Issue #48 is the latest edition of the Aurealis magazine, a quick monthly read showcasing some excellent Australian speculative fiction. It's nice to get a monthly magazine that is short enough to not give me a sense of dread and guilt when I add it to my reading list.
There were three stories in this edition. The first, The Descent of Traag by Matt Bissett-Johnson, was a graphic story which was something a bit different, although interestingly it followed very closely my reading of the Sprawl anthology which did something similar in the middle of the book. I enjoyed the artwork, which showed up nicely on my iPad.
Thirty Minutes for New Hell by Rick Kennett was a well executed story about an Earth based mission to covertly observe the Dhooj, an alien race making their first manned space mission to another world in their solar system. It was an interesting premise to the story and well executed, with a fairly standard intervene/don't intervene scenario but a nice little twist at the end. I enjoyed this one. A minor quibble - there were points in the story where I couldn't immediately tell who was speaking and got pulled out of the story momentarily where I tried to work it out from context. It only happened a handful of times though and only slightly detracted from an otherwise very enjoyable story.
An excellent protagonist with an interesting savant ability to read people's expressions in such minute detail he can tell what they are thinking and to represent that in art is the solid core of Eyes of Fire in my Waking Dreams by Greg Mellor. James Glazebrook is a very interesting character and his ability allows Mr Mellor to describe the world around him in a very interesting way. I loved the concept of a speech interpreting device that sounded like Bruce Wayne. The ending was a little disturbing and made me concerned for Glazebrook's ongoing mental health. A good read.

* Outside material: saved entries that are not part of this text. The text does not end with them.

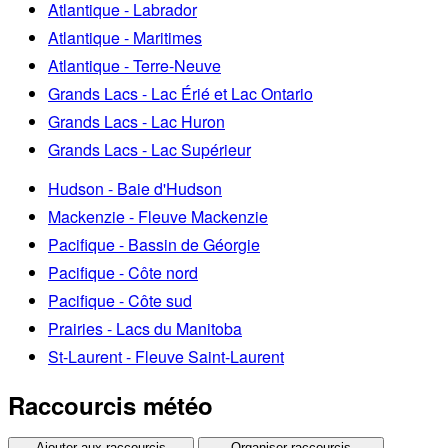
Atlantique - Labrador
Atlantique - Maritimes
Atlantique - Terre-Neuve
Grands Lacs - Lac Érié et Lac Ontario
Grands Lacs - Lac Huron
Grands Lacs - Lac Supérieur
Hudson - Baie d'Hudson
Mackenzie - Fleuve Mackenzie
Pacifique - Bassin de Géorgie
Pacifique - Côte nord
Pacifique - Côte sud
Prairies - Lacs du Manitoba
St-Laurent - Fleuve Saint-Laurent
Raccourcis météo
Ajouter aux raccourcis
Organiser raccourcis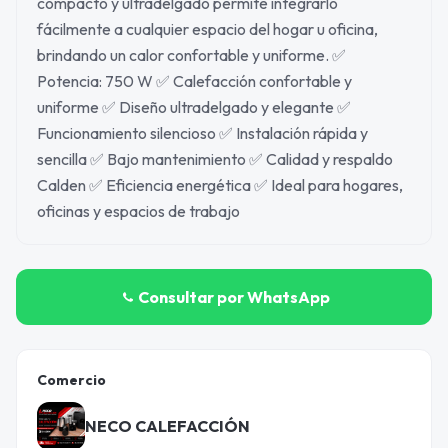
compacto y ultradelgado permite integrarlo
fácilmente a cualquier espacio del hogar u oficina,
brindando un calor confortable y uniforme. ✅
Potencia: 750 W ✅ Calefacción confortable y
uniforme ✅ Diseño ultradelgado y elegante ✅
Funcionamiento silencioso ✅ Instalación rápida y
sencilla ✅ Bajo mantenimiento ✅ Calidad y respaldo
Calden ✅ Eficiencia energética ✅ Ideal para hogares,
oficinas y espacios de trabajo
Consultar por WhatsApp
Comercio
NECO CALEFACCIÓN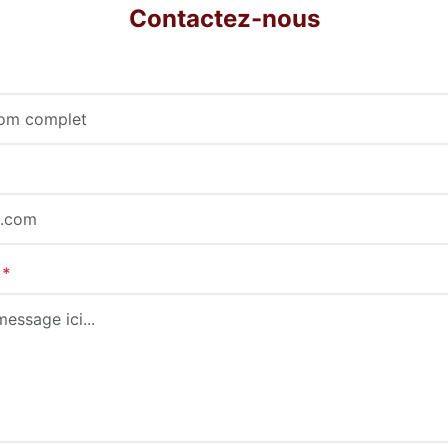
Contactez-nous
:
*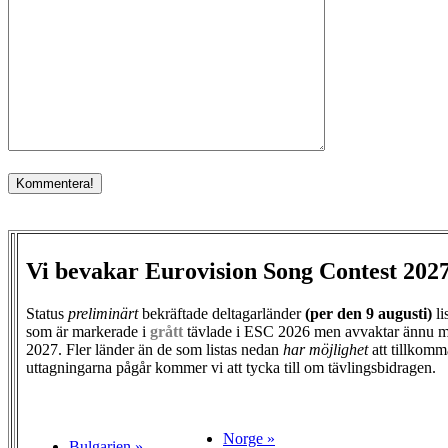
Vi bevakar Eurovision Song Contest 202
Status
preliminärt
bekräftade deltagarländer
(per den
9 augusti)
li
som är markerade i
grått
tävlade i ESC 2026 men avvaktar ännu m
2027. Fler länder än de som listas nedan
har möjlighet
att tillkomm
uttagningarna pågår kommer vi att tycka till om tävlingsbidragen.
Norge »
Bulgarien »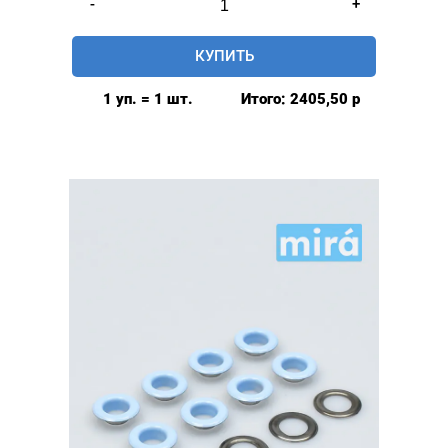
-
+
товара
Люверсы
КУПИТЬ
глянцевые
9мм
1 уп. = 1 шт.
Итого:
2405,50
р
(№24)
MIRÁ
Premium
латунь,
розовый
500шт.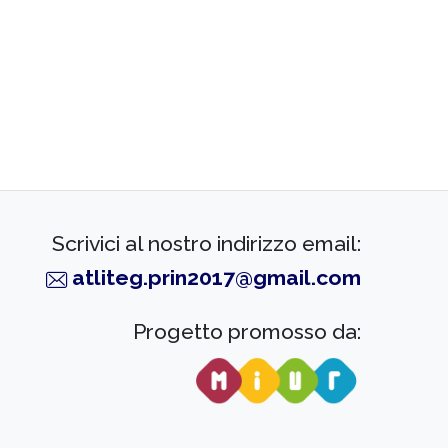
Scrivici al nostro indirizzo email:
atliteg.prin2017@gmail.com
Progetto promosso da: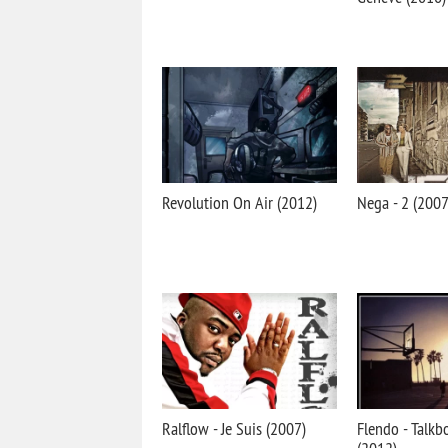
Revolution On Air (2012)
Nega - 2 (2007
Ralflow - Je Suis (2007)
Flendo - Talkb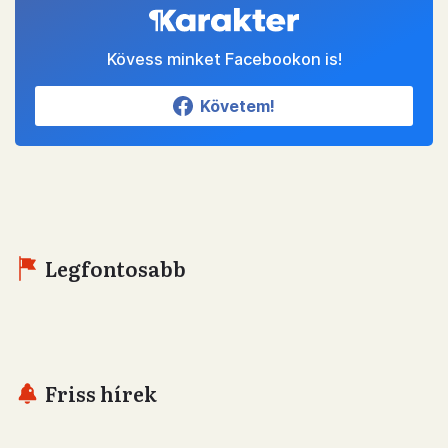
üzemeltetni, ahol a következő éveit töltheti.
„Valami olyat keresek, ami itthon még
nincs. Meg akarom próbálni.”
Tervez, pályázatokat ír, készül, és gondolkodik
azokon a módokon, amikkel megszólíthatja,
behívhatja az ott lakókat: „Nyilván kulturális
programokkal is, de nem kortárs művészettel”
– hangsúlyozza. Egyelőre viszont fennakadt a
bürokrácia hálóján, türelmetlen, menne,
csinálná, építené már. Mégse tud leállni, hiába
készült rá tudatosan a kislánya születése előtt.
Az ő megélt anyasága ilyen, csinálja, Márikával
az ölében.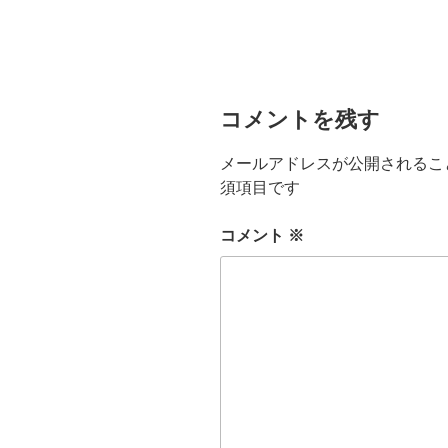
コメントを残す
メールアドレスが公開されるこ
須項目です
コメント
※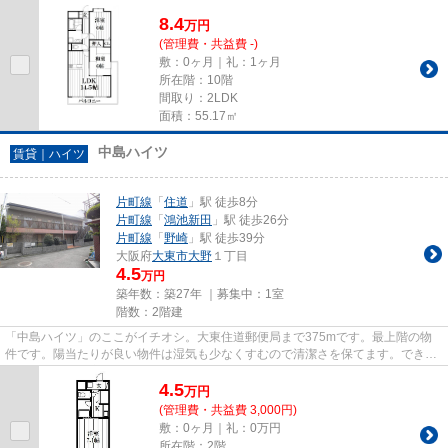
8.4
万
円
(管理費・共益費 -)
敷：0ヶ月｜礼：1ヶ月
所在階：10階
間取り：2LDK
面積：55.17㎡
中島ハイツ
賃貸｜ハイツ
片町線
「
住道
」駅 徒歩8分
片町線
「
鴻池新田
」駅 徒歩26分
片町線
「
野崎
」駅 徒歩39分
大阪府
大東市
大野
１丁目
4.5
万円
築年数：築27年 ｜募集中：
1室
階数：2階建
「中島ハイツ」のここがイチオシ。大東住道郵便局まで375mです。最上階の物
件です。陽当たりが良い物件は湿気も少なくすむので清潔さを保てます。できる
だけ早めに不動産情報を集めた...
4.5
万
円
(管理費・共益費 3,000円)
敷：0ヶ月｜礼：0万円
所在階：2階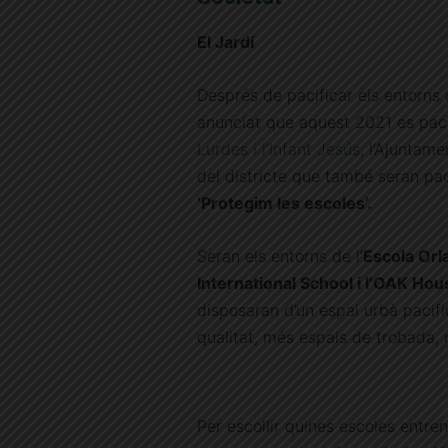
El Jardí
Després de pacificar els entorns d
anunciat que aquest 2021 es pac
Lurdes i l’Infant Jesús
, l’Ajuntam
del districte que també seran pa
‘Protegim les escoles’.
Seran els entorns de l’
Escola Orl
International School i l’OAK Hou
disposaran d’un espai urbà pacifi
qualitat, més espais de trobada, m
Per escollir quines escoles entre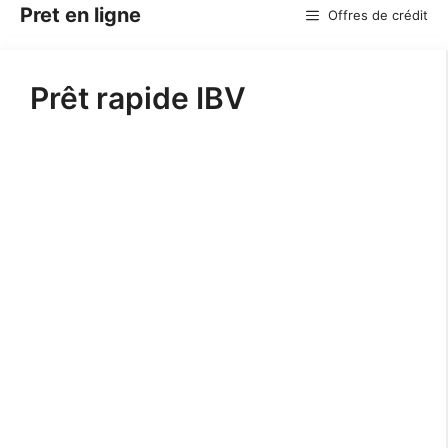
Aller
Pret en ligne
Offres de crédit
au
contenu
Prêt rapide IBV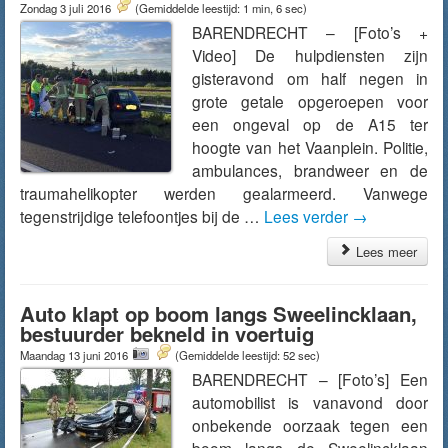
Zondag 3 juli 2016
(Gemiddelde leestijd: 1 min, 6 sec)
BARENDRECHT – [Foto’s +
Video] De hulpdiensten zijn
gisteravond om half negen in
grote getale opgeroepen voor
een ongeval op de A15 ter
hoogte van het Vaanplein. Politie,
ambulances, brandweer en de
traumahelikopter werden gealarmeerd. Vanwege
tegenstrijdige telefoontjes bij de …
Lees verder
→
Lees meer
Auto klapt op boom langs Sweelincklaan,
bestuurder bekneld in voertuig
Maandag 13 juni 2016
(Gemiddelde leestijd: 52 sec)
BARENDRECHT – [Foto’s] Een
automobilist is vanavond door
onbekende oorzaak tegen een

As always Carissa's Weblog providing a round up of some of the more interesting articles around on the web in the area of Australian speculative fiction. This month's edition also contained a very interesting piece by Crisetta MacLeod reviewing In Other Worlds by Margaret Atwood. I'm going to have to read this book, I've heard such a wide range of disparate feedback on it. Episode 71 of the Coode St podcast discussed the book at length with none other than Ursula le Guin herself, whose work is apparently explored in detail in the book. Their conclusion was that the book was flawed in many ways, with only a fairly narrow range of the field explored. They also contend that the book is somewhat negative about the genre. Other reviews, like Ms MacLeod's, are extremely positive about the book and its take on the science fiction field. I love that the book has generated this kind of widely divergent reaction. After hearing the early negative reviews I was planning to steer clear of In Other Worlds, but this review has made me rethink that strategy - I've added the book to my ever growing to be read pile.
This month's editorial focused on the decision by the Aurealis editorial team to publish in an eBook format rather than going purely online. I thought the arguments were well made and I tend to agree - making the magazine into an e-book format does make it feel more self contained and like a thing you can own. I always enjoy insight into the editing and publishing process.